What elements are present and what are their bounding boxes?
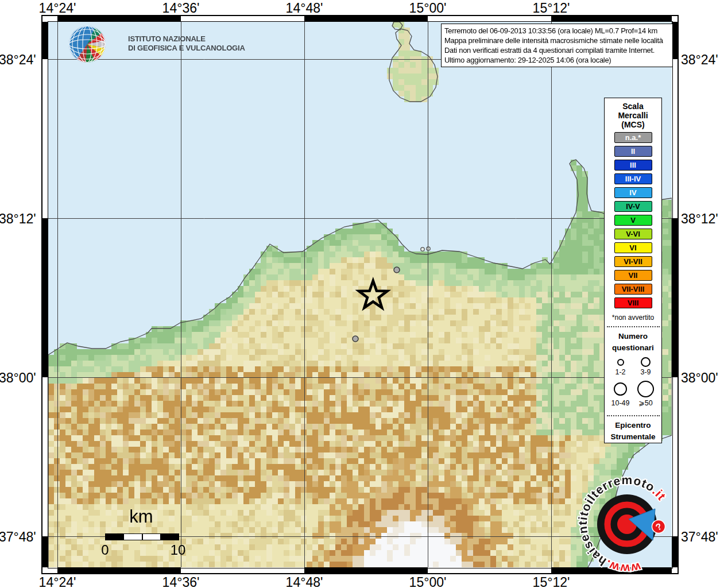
mcs-swatch-vi: VI [614,242,652,253]
frame-band-segment [181,16,304,22]
frame-band-segment [57,567,181,573]
bottom-tick-label: 14°24' [39,575,76,588]
info-line-updated: Ultimo aggiornamento: 29-12-2025 14:06 (… [444,55,669,65]
questionnaire-size-circle [637,381,654,397]
scalebar-segment [142,534,161,540]
mcs-swatch-iv: IV [614,187,652,198]
questionnaire-size-circle [641,357,651,367]
macroseismic-map-page: 14°24'14°36'14°48'15°00'15°12' 14°24'14°… [0,0,720,588]
frame-band-segment [42,59,48,218]
ingv-line1: ISTITUTO NAZIONALE [128,34,245,44]
scalebar-segment [161,534,179,540]
frame-band-segment [42,567,48,573]
legend-footnote: *non avvertito [612,314,654,322]
frame-band-segment [42,218,48,377]
questionnaire-size-label: ⩾50 [638,399,652,407]
mcs-swatch-n-a-: n.a.* [614,132,652,143]
frame-band-segment [551,567,672,573]
mcs-swatch-iii-iv: III-IV [614,173,652,184]
frame-band-segment [181,567,304,573]
right-tick-label: 38°24' [681,52,718,68]
mcs-swatch-iii: III [614,160,652,171]
ingv-wordmark: ISTITUTO NAZIONALE DI GEOFISICA E VULCAN… [128,34,245,53]
top-tick-label: 14°36' [162,1,200,16]
frame-band-segment [304,16,428,22]
epicenter-title-line: Strumentale [610,431,655,443]
bottom-tick-label: 15°00' [409,575,447,588]
questionnaire-size-label: 10-49 [611,399,630,407]
info-line-map: Mappa preliminare delle intensità macros… [444,36,669,45]
top-tick-label: 14°48' [286,1,323,16]
info-line-event: Terremoto del 06-09-2013 10:33:56 (ora l… [444,26,669,36]
questionnaire-size-key: 1-23-910-49⩾50 [608,357,659,411]
bottom-tick-label: 14°48' [286,575,323,588]
right-tick-label: 38°12' [681,211,718,227]
scalebar-segment [123,534,142,540]
questionnaire-title-line: questionari [612,342,654,354]
mcs-swatch-vii: VII [614,270,652,281]
legend-title-line: Scala [622,102,644,111]
mcs-swatch-vi-vii: VI-VII [614,256,652,267]
legend-separator [607,415,660,416]
bottom-tick-label: 15°12' [533,575,570,588]
frame-band-segment [672,59,678,218]
right-tick-label: 37°48' [681,529,718,545]
questionnaire-size-label: 3-9 [640,368,651,376]
top-tick-label: 14°24' [39,1,76,16]
left-tick-label: 38°00' [0,370,36,386]
frame-band-segment [672,377,678,536]
scalebar-segment [106,534,123,540]
legend-panel: Scala Mercalli (MCS) n.a.*IIIIIIII-IVIVI… [604,98,662,443]
ingv-line2: DI GEOFISICA E VULCANOLOGIA [128,44,245,53]
legend-title-line: Mercalli [618,111,648,120]
frame-band-segment [672,218,678,377]
left-tick-label: 38°24' [0,52,36,68]
legend-title-line: (MCS) [621,120,644,129]
left-tick-label: 37°48' [0,529,36,545]
frame-band-segment [42,22,48,59]
frame-band-segment [48,16,57,22]
frame-band-segment [672,16,678,22]
questionnaire-size-circle [617,359,624,366]
mcs-swatch-v-vi: V-VI [614,229,652,239]
questionnaire-size-circle [614,382,627,396]
scalebar [105,533,179,540]
scalebar-unit: km [115,506,168,527]
frame-band-segment [42,536,48,567]
frame-band-segment [672,536,678,567]
mcs-swatch-viii: VIII [614,297,652,308]
left-tick-label: 38°12' [0,211,36,227]
frame-band-segment [42,16,48,22]
frame-band-segment [48,567,57,573]
legend-separator [607,326,660,327]
questionnaire-size-label: 1-2 [615,368,625,376]
bottom-tick-label: 14°36' [162,575,200,588]
mcs-scale-swatches: n.a.*IIIIIIII-IVIVIV-VVV-VIVIVI-VIIVIIVI… [614,129,652,308]
frame-band-segment [428,567,551,573]
mcs-swatch-vii-viii: VII-VIII [614,284,652,295]
mcs-swatch-ii: II [614,146,652,157]
terrain-map-canvas [48,22,672,567]
scalebar-start-label: 0 [98,542,113,558]
frame-band-segment [672,567,678,573]
right-tick-label: 38°00' [681,370,718,386]
mcs-swatch-v: V [614,215,652,226]
frame-band-segment [551,16,672,22]
questionnaire-title-line: Numero [618,331,648,342]
epicenter-title-line: Epicentro [615,420,651,431]
mcs-swatch-iv-v: IV-V [614,201,652,212]
frame-band-segment [428,16,551,22]
frame-band-segment [42,377,48,536]
earthquake-info-box: Terremoto del 06-09-2013 10:33:56 (ora l… [441,24,673,67]
top-tick-label: 15°12' [533,1,570,16]
info-line-data: Dati non verificati estratti da 4 questi… [444,45,669,55]
top-tick-label: 15°00' [409,1,447,16]
scalebar-end-label: 10 [169,542,187,558]
frame-band-segment [57,16,181,22]
frame-band-segment [304,567,428,573]
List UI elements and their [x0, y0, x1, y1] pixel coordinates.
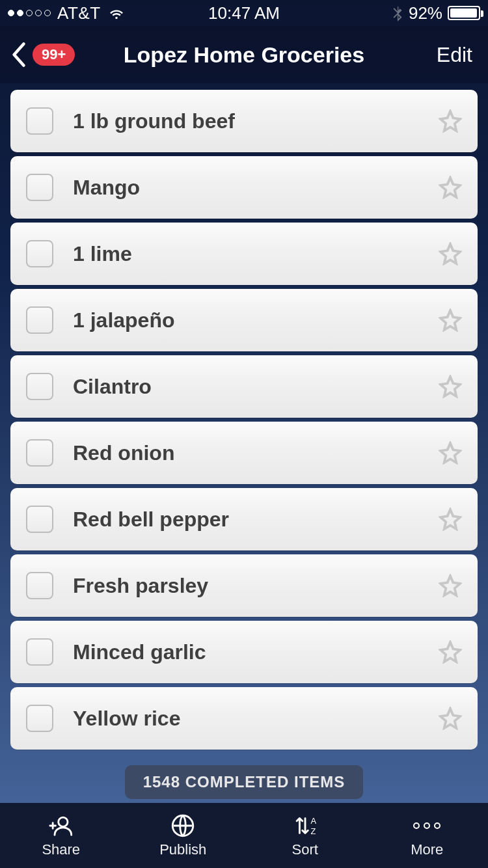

+-------+

▸ Task goal:
Repeat the listing verbatim. Skip the pictures.

▸ Answer to the problem:
What elements are present and what are their bounding boxes?
mcs-swatch-vi: VI [614,242,652,253]
frame-band-segment [181,16,304,22]
frame-band-segment [57,567,181,573]
bottom-tick-label: 14°24' [39,575,76,588]
info-line-updated: Ultimo aggiornamento: 29-12-2025 14:06 (… [444,55,669,65]
questionnaire-size-circle [637,381,654,397]
scalebar-segment [142,534,161,540]
mcs-swatch-iv: IV [614,187,652,198]
questionnaire-size-circle [641,357,651,367]
macroseismic-map-page: 14°24'14°36'14°48'15°00'15°12' 14°24'14°… [0,0,720,588]
frame-band-segment [42,59,48,218]
ingv-line1: ISTITUTO NAZIONALE [128,34,245,44]
scalebar-segment [161,534,179,540]
frame-band-segment [42,567,48,573]
legend-footnote: *non avvertito [612,314,654,322]
frame-band-segment [42,218,48,377]
questionnaire-size-label: ⩾50 [638,399,652,407]
mcs-swatch-n-a-: n.a.* [614,132,652,143]
frame-band-segment [551,567,672,573]
mcs-swatch-iii-iv: III-IV [614,173,652,184]
frame-band-segment [181,567,304,573]
right-tick-label: 38°24' [681,52,718,68]
mcs-swatch-iii: III [614,160,652,171]
ingv-wordmark: ISTITUTO NAZIONALE DI GEOFISICA E VULCAN… [128,34,245,53]
top-tick-label: 14°36' [162,1,200,16]
frame-band-segment [304,16,428,22]
epicenter-title-line: Strumentale [610,431,655,443]
bottom-tick-label: 15°00' [409,575,447,588]
questionnaire-size-label: 10-49 [611,399,630,407]
info-line-map: Mappa preliminare delle intensità macros… [444,36,669,45]
top-tick-label: 14°48' [286,1,323,16]
info-line-event: Terremoto del 06-09-2013 10:33:56 (ora l… [444,26,669,36]
questionnaire-size-key: 1-23-910-49⩾50 [608,357,659,411]
bottom-tick-label: 14°48' [286,575,323,588]
right-tick-label: 38°12' [681,211,718,227]
scalebar-segment [123,534,142,540]
questionnaire-title-line: questionari [612,342,654,354]
mcs-swatch-vii: VII [614,270,652,281]
legend-title-line: Scala [622,102,644,111]
mcs-swatch-vi-vii: VI-VII [614,256,652,267]
legend-separator [607,415,660,416]
bottom-tick-label: 15°12' [533,575,570,588]
frame-band-segment [672,59,678,218]
right-tick-label: 37°48' [681,529,718,545]
questionnaire-size-label: 3-9 [640,368,651,376]
top-tick-label: 14°24' [39,1,76,16]
left-tick-label: 38°00' [0,370,36,386]
frame-band-segment [672,377,678,536]
scalebar-segment [106,534,123,540]
legend-panel: Scala Mercalli (MCS) n.a.*IIIIIIII-IVIVI… [604,98,662,443]
ingv-line2: DI GEOFISICA E VULCANOLOGIA [128,44,245,53]
legend-title-line: Mercalli [618,111,648,120]
frame-band-segment [672,218,678,377]
left-tick-label: 38°24' [0,52,36,68]
legend-title-line: (MCS) [621,120,644,129]
left-tick-label: 37°48' [0,529,36,545]
frame-band-segment [42,22,48,59]
frame-band-segment [48,16,57,22]
frame-band-segment [672,16,678,22]
questionnaire-size-circle [617,359,624,366]
mcs-swatch-v-vi: V-VI [614,229,652,239]
questionnaire-size-circle [614,382,627,396]
scalebar [105,533,179,540]
scalebar-unit: km [115,506,168,527]
frame-band-segment [42,536,48,567]
frame-band-segment [672,536,678,567]
mcs-swatch-viii: VIII [614,297,652,308]
left-tick-label: 38°12' [0,211,36,227]
frame-band-segment [42,16,48,22]
frame-band-segment [48,567,57,573]
legend-separator [607,326,660,327]
questionnaire-size-label: 1-2 [615,368,625,376]
bottom-tick-label: 14°36' [162,575,200,588]
mcs-scale-swatches: n.a.*IIIIIIII-IVIVIV-VVV-VIVIVI-VIIVIIVI… [614,129,652,308]
frame-band-segment [428,567,551,573]
mcs-swatch-vii-viii: VII-VIII [614,284,652,295]
mcs-swatch-ii: II [614,146,652,157]
terrain-map-canvas [48,22,672,567]
scalebar-start-label: 0 [98,542,113,558]
frame-band-segment [672,567,678,573]
right-tick-label: 38°00' [681,370,718,386]
mcs-swatch-v: V [614,215,652,226]
frame-band-segment [551,16,672,22]
questionnaire-title-line: Numero [618,331,648,342]
epicenter-title-line: Epicentro [615,420,651,431]
mcs-swatch-iv-v: IV-V [614,201,652,212]
frame-band-segment [428,16,551,22]
frame-band-segment [42,377,48,536]
earthquake-info-box: Terremoto del 06-09-2013 10:33:56 (ora l… [441,24,673,67]
top-tick-label: 15°12' [533,1,570,16]
info-line-data: Dati non verificati estratti da 4 questi… [444,45,669,55]
top-tick-label: 15°00' [409,1,447,16]
scalebar-end-label: 10 [169,542,187,558]
frame-band-segment [57,16,181,22]
frame-band-segment [304,567,428,573]
List UI elements and their [x0, y0, x1, y1] pixel coordinates.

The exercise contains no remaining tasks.